UTF-16BE	00 41 00 42 00 43
UTF-16LE	41 00 42 00 43 00
UTF-16(Big Endian)	FE FF 00 41 00 42 00 43
UTF-16(Little Endian)	FF FE 41 00 42 00 43 00
UTF-16 (without BOM)	00 41 00 42 00 43

The default Unicode encoding for Windows platform is Little Endian UTF-16 (i.e. the above FF FE 41 00 42 00 43 00).
You can open Notepad, write ABC, save, and then use a binary editor to see its encoding results.

In addition, UTF-16 can also represent some UCS-4 code points - U+10000~U+10FFFF. The representation algorithm is relatively complex, and the brief description is as follows: 1. Subtract 0x10000 from the code point U and get U'. In this way, U+10000~U+10FFFFF becomes 0x00000~0xFFFF.
2. Denote U' with 20-bit binary number. U'=yyyyyyyyyyyyyxxxxxxxxxxx
3. The first 10 and the last 10 bits are represented by W1 and W2, W1=110110yyyyyyyyyyyyy, W2=110111xxxxxxxxxxxx, then W1 = D800~DBFF, W2 = DC00~DFFF.

For example, U+12345 is denoted as D8 08 DF 45 (UTF-16BE), or 08 D8 45 DF (UTF-16LE).

However, due to the existence of this algorithm, U+D800~U+DFFF in UCS-2 becomes an undefined character.

UTF-32

UTF-32 represents code points in four bytes, which can fully represent all code points of UCS-4 without using complex algorithms like UTF-16.
Similar to UTF-16, UTF-32 also includes three encodings: UTF-32, UTF-32BE, and UTF-32LE. UTF-32 also requires BOM characters. Just use 'ABC' as an example:

UTF-32BE	00 00 00 41 00 00 00 42 00 00 00 43
UTF-32LE	41 00 00 00 42 00 00 00 43 00 00 00
UTF-32(Big Endian)	00 00 FE FF 00 00 00 41 00 00 00 42 00 00 00 43
UTF-32(Little Endian)	FF FE 00 00 41 00 00 00 42 00 00 00 43 00 00 00
UTF-32 (without BOM)	00 00 00 41 00 00 00 42 00 00 00 43

UTF-8

One disadvantage of UTF-16 and UTF-32 is that they use two or four bytes in a fixed manner.
This will cause a lot of 00 bytes when representing pure ASCII files, causing waste. andRFC3629The defined UTF-8 solves this problem.

UTF-8 uses 1 to 4 bytes to represent code points. The expression is as follows:

UCS-2 (UCS-4)	Bit sequence	First byte	Second byte	Byte 3	Byte 4
U+0000 .. U+007F	00000000-0xxxxxxx	0xxxxxxx
U+0080 .. U+07FF	00000xxx-xxyyyyyy	110xxxxx	10yyyyyy
U+0800 .. U+FFFF	xxxxyyyy-yyzzzzzz	1110xxxx	10yyyyyy	10zzzzzz
U+10000..U+10FFFF	00000000-000wwwxx-&br;xxxxyyyy-yyzzzzzzz	11110www	10xxxxxx	10yyyyyy	10zzzzzz

It can be seen that the ASCII characters (U+0000~U+007F) use completely one byte, avoiding wasting storage space. And UTF-8 no longer requires BOM bytes.

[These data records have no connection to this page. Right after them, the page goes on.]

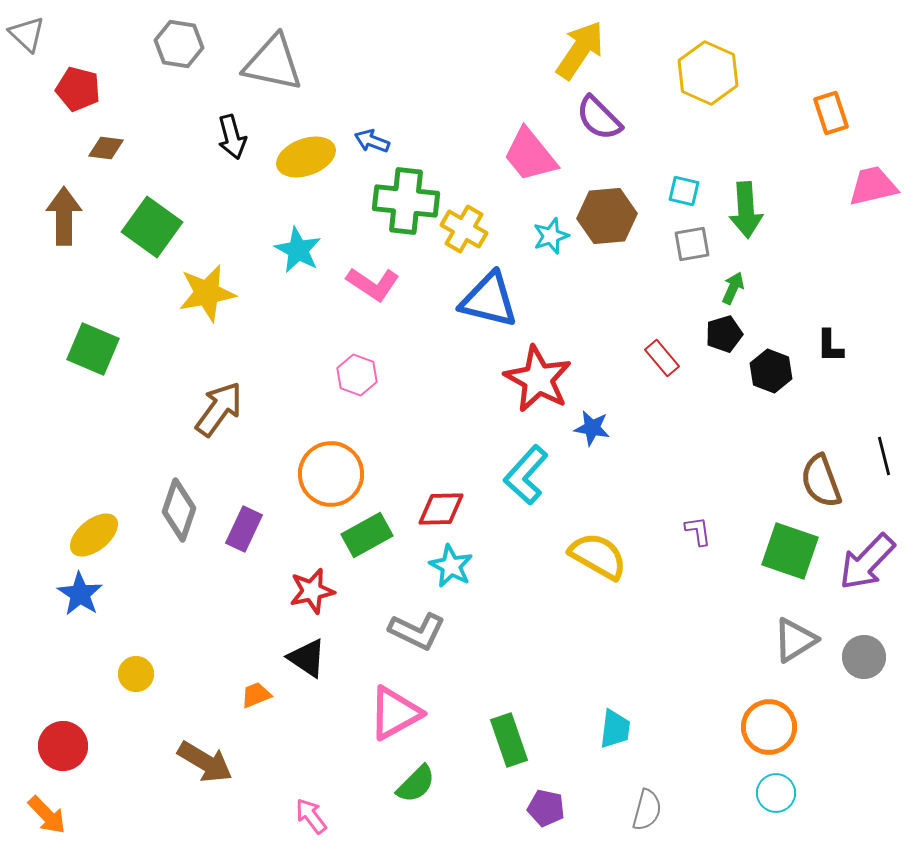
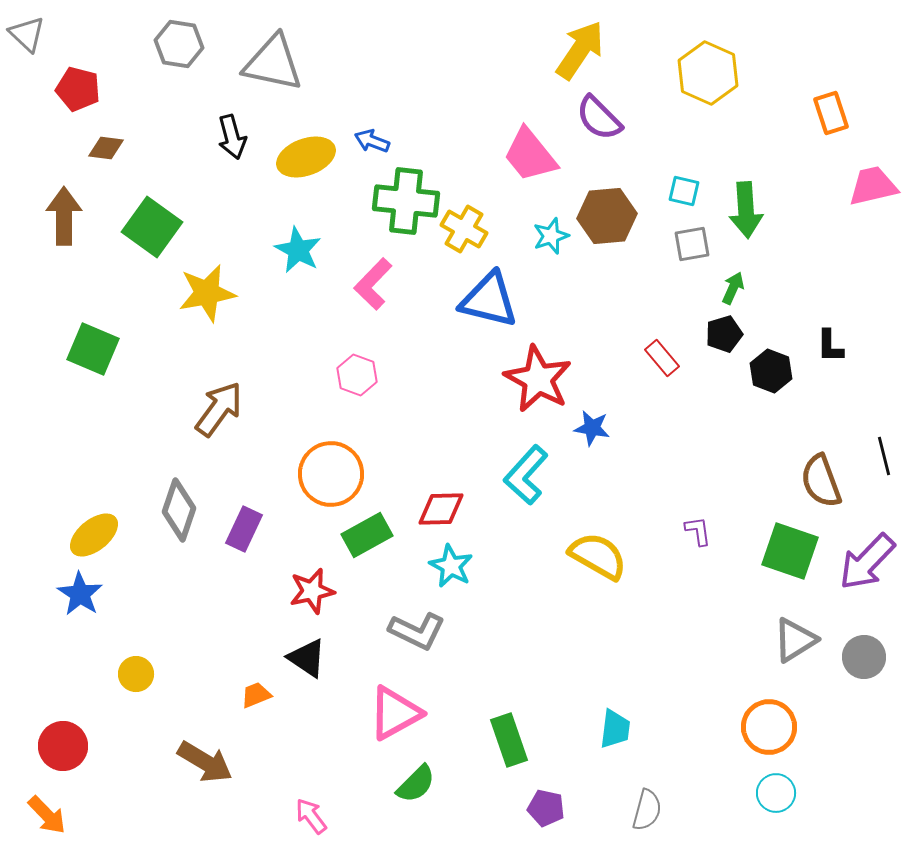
pink L-shape at (373, 284): rotated 100 degrees clockwise
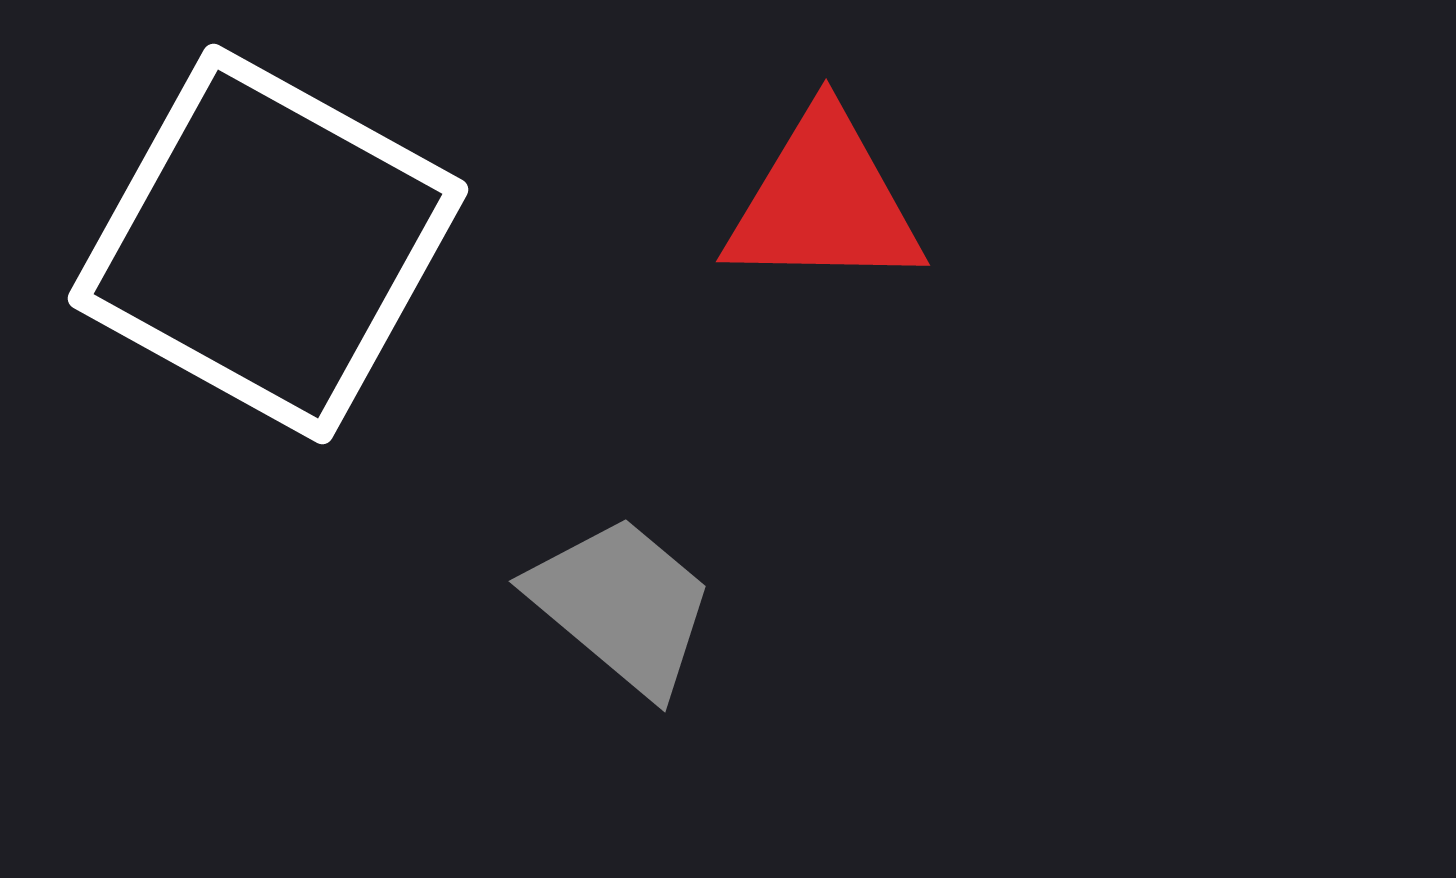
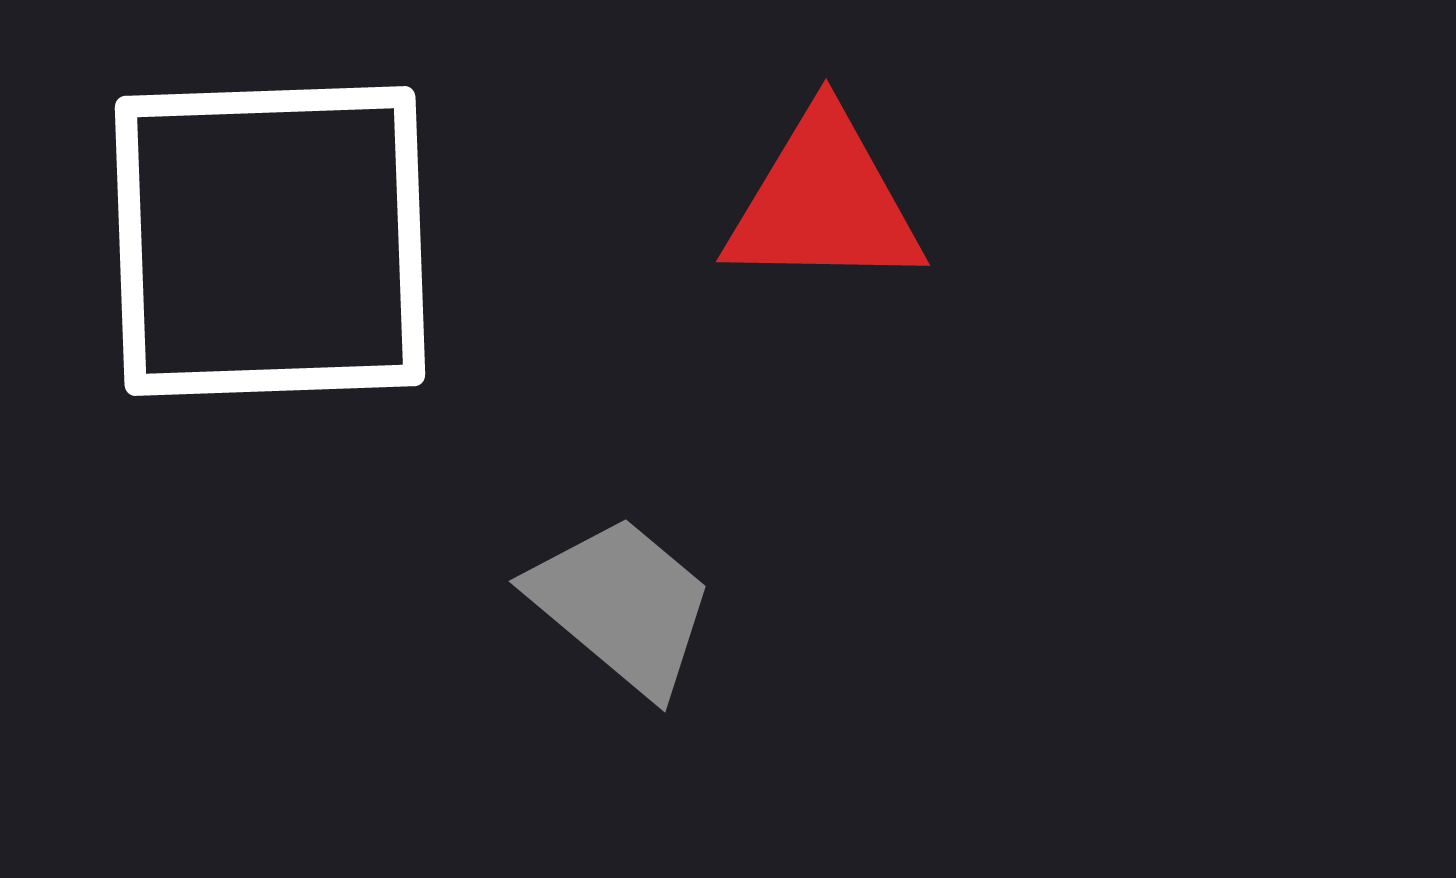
white square: moved 2 px right, 3 px up; rotated 31 degrees counterclockwise
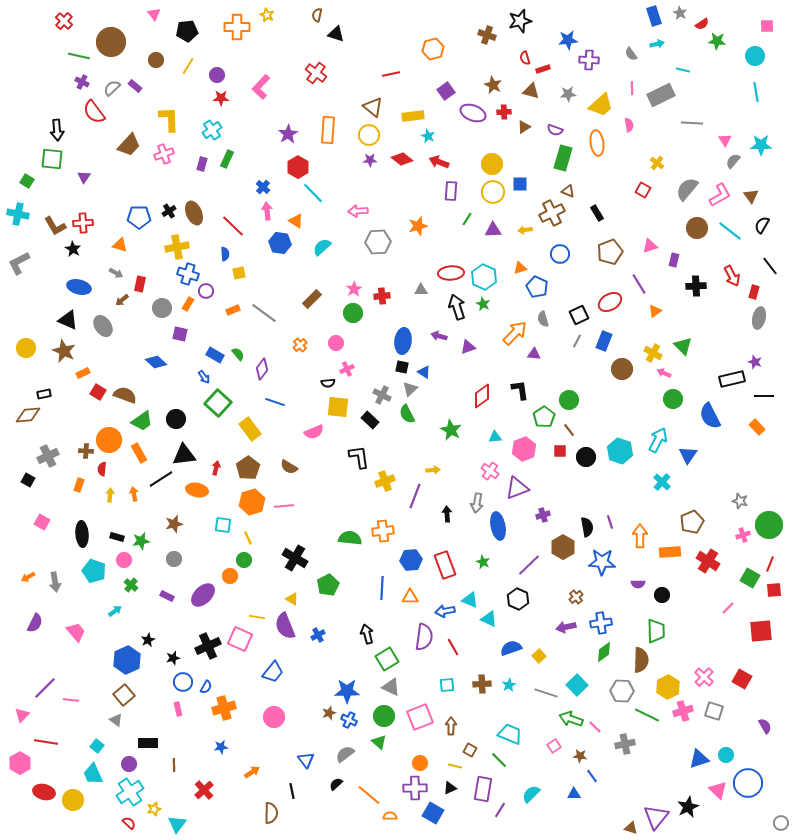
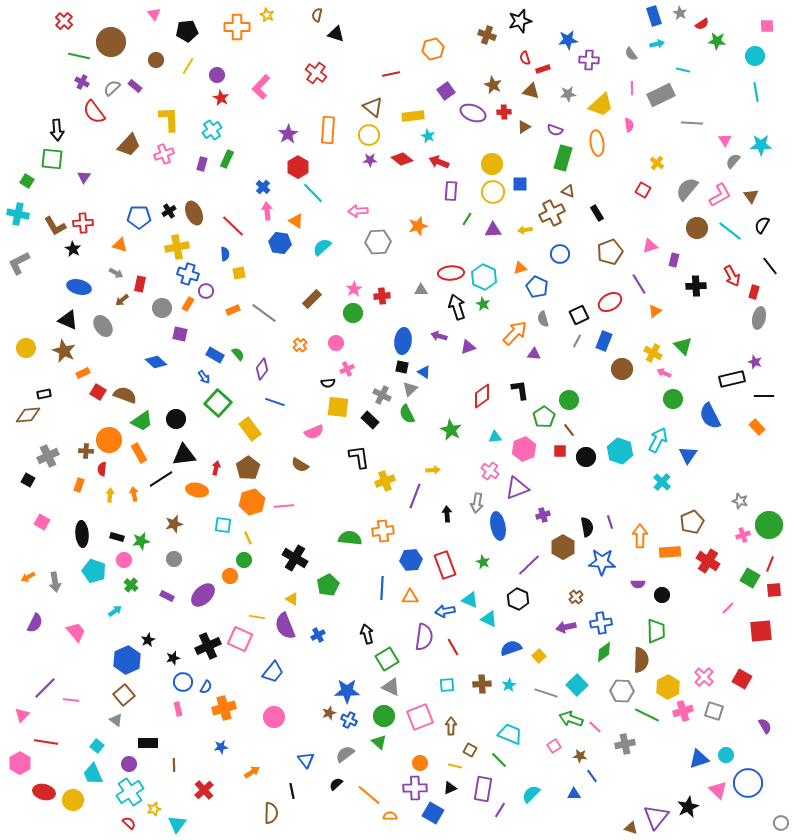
red star at (221, 98): rotated 28 degrees clockwise
brown semicircle at (289, 467): moved 11 px right, 2 px up
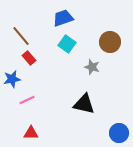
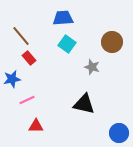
blue trapezoid: rotated 15 degrees clockwise
brown circle: moved 2 px right
red triangle: moved 5 px right, 7 px up
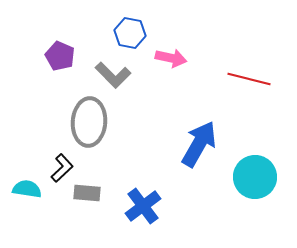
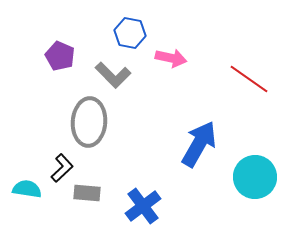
red line: rotated 21 degrees clockwise
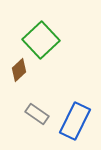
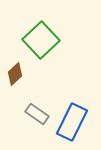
brown diamond: moved 4 px left, 4 px down
blue rectangle: moved 3 px left, 1 px down
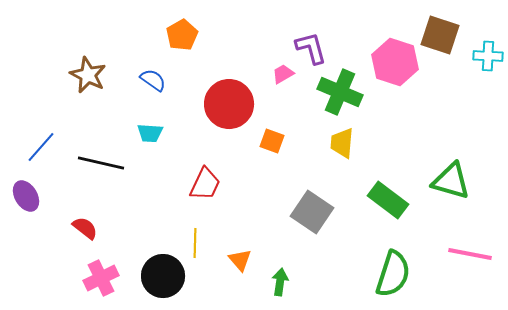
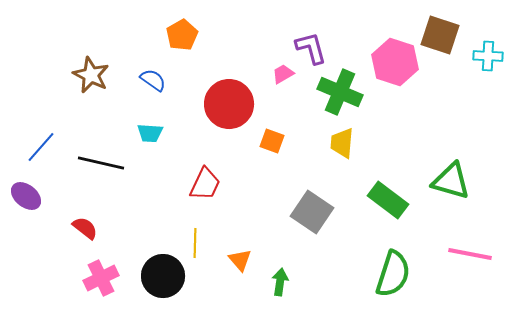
brown star: moved 3 px right
purple ellipse: rotated 20 degrees counterclockwise
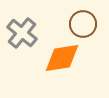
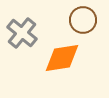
brown circle: moved 4 px up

In addition, it can be seen from the above table that the first byte encoded single byte is [00-7F], the first byte of double byte encoded double byte is [C2-DF], and the first byte of three byte encoded three byte is [E0-EF]. In this way, you can know the number of encoded bytes as long as you see the range of the first byte. This can greatly simplify the algorithm.